Copy each line of the data below in which the word "Lokalni" can be found.

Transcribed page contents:
━━━━━━

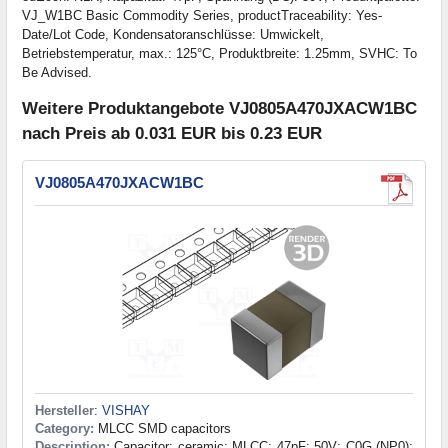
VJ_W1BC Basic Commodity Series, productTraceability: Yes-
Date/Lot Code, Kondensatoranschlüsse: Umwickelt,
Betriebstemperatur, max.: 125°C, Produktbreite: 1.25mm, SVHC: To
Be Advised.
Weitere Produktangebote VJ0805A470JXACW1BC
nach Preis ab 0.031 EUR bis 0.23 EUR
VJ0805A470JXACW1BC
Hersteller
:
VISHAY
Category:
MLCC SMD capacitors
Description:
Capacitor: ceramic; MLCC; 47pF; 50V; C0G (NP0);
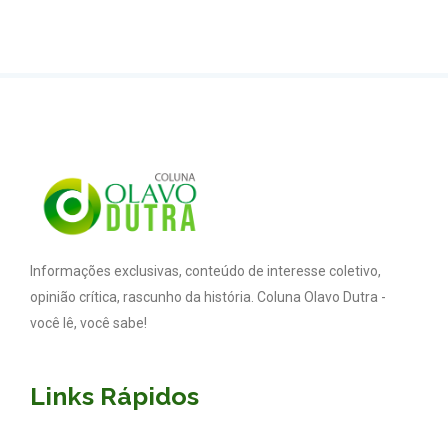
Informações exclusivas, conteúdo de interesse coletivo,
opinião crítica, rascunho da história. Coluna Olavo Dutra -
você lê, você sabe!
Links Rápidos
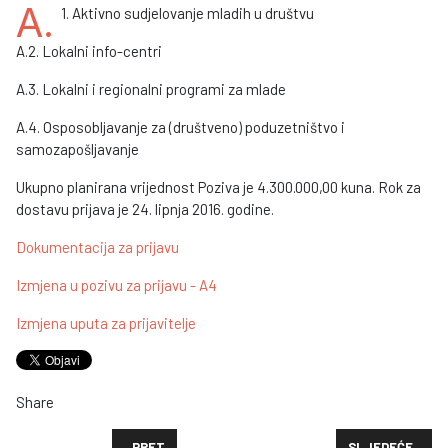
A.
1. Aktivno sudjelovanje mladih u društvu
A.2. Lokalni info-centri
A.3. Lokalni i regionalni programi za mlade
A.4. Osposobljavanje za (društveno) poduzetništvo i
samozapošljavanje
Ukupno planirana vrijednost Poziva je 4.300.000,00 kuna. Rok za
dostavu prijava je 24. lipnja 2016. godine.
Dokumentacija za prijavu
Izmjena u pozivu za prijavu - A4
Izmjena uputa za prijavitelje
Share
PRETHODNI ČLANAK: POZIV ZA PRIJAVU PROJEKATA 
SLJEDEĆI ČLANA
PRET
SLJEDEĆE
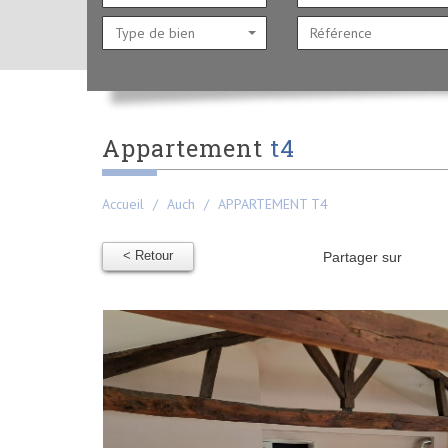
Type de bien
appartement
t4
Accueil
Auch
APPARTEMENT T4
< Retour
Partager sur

━━━━━━

*ANSWER BOX:*
A.2. Lokalni info-centri
A.3. Lokalni i regionalni programi za mlade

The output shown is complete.